* _WORK TO BE COMPLETED_
Copy the records below exactly, omitting any pictures they contain.

Saved entries:
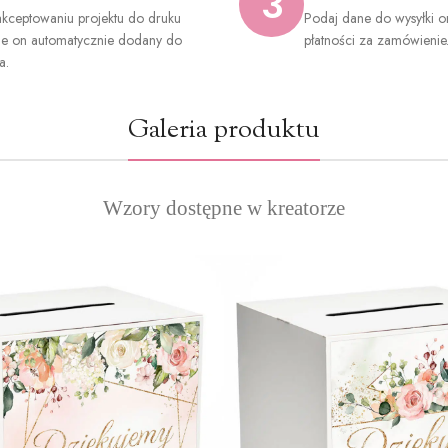
3
kceptowaniu projektu do druku
Podaj dane do wysyłki o
ie on automatycznie dodany do
płatności za zamówienie
a.
Galeria produktu
Wzory dostępne w kreatorze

* _ANSWER SPACE_
3
kceptowaniu projektu do druku
Podaj dane do wysyłki o
ie on automatycznie dodany do
płatności za zamówienie
a.
Galeria produktu
Wzory dostępne w kreatorze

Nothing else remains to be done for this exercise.